** DATA FOR ANALYSIS follows **

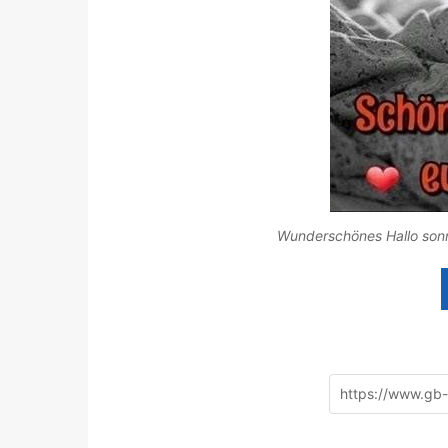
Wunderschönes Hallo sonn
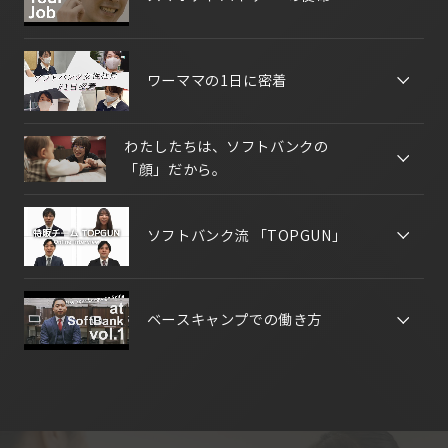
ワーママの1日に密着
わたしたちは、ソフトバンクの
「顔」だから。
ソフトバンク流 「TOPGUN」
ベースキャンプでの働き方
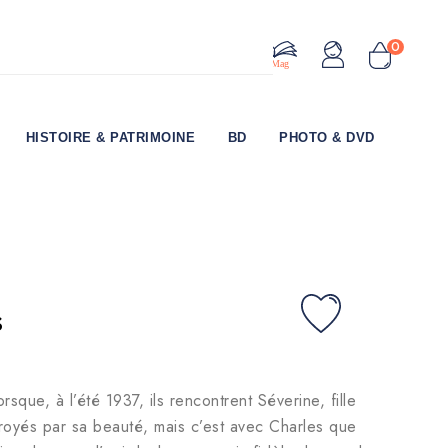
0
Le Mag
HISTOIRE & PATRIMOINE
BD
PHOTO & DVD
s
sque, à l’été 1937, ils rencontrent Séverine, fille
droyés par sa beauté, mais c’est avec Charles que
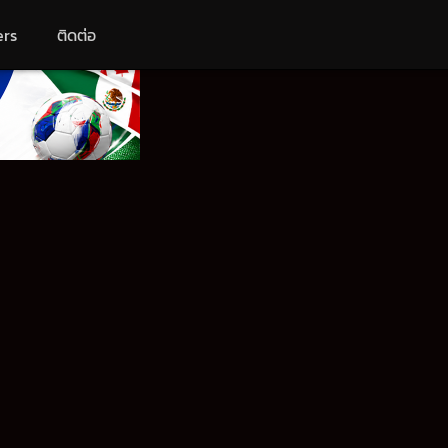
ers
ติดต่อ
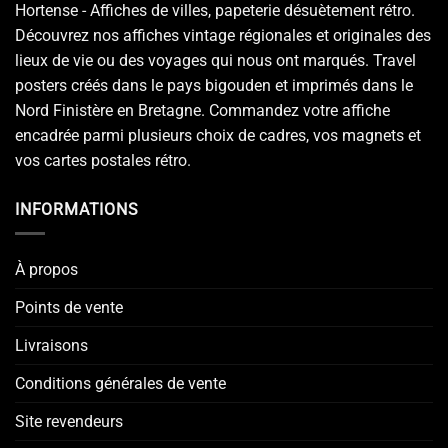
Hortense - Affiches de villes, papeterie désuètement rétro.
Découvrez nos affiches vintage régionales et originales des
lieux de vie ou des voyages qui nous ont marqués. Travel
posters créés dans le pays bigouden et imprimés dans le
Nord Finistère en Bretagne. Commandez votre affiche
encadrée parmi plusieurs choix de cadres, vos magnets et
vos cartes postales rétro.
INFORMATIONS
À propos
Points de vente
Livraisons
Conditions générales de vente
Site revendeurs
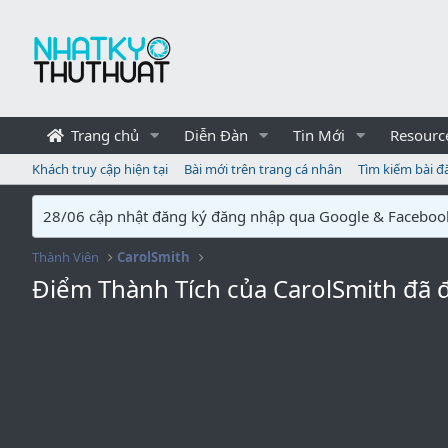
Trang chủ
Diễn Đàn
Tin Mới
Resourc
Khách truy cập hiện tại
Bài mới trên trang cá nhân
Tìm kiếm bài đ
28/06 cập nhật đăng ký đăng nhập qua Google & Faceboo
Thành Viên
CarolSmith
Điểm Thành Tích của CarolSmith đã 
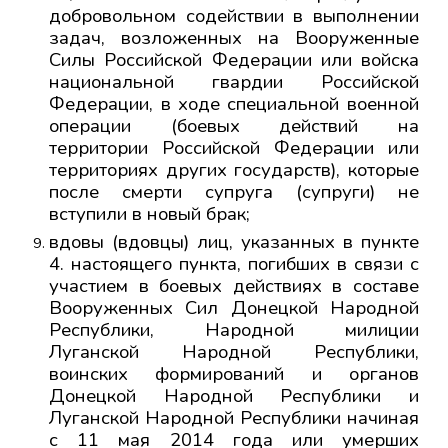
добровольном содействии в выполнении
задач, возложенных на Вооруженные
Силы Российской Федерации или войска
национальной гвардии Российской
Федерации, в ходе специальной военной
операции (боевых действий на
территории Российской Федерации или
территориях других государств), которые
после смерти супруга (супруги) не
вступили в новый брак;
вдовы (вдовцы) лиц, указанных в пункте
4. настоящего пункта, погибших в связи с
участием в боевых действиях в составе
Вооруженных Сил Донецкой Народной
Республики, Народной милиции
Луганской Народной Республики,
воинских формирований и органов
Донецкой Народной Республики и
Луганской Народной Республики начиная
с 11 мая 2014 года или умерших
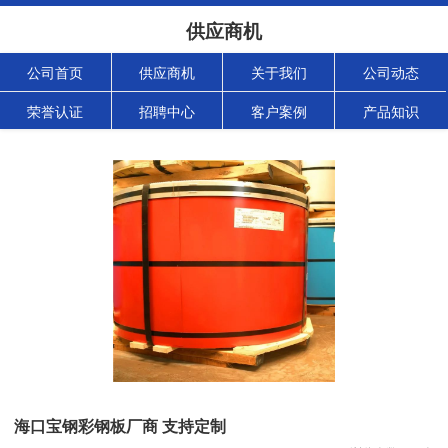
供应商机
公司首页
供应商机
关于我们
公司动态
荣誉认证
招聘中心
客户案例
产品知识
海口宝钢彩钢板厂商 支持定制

** End of DATA FOR ANALYSIS **

Please say how many lines of the material above include "CarolSmith", giving that number and no other words.

2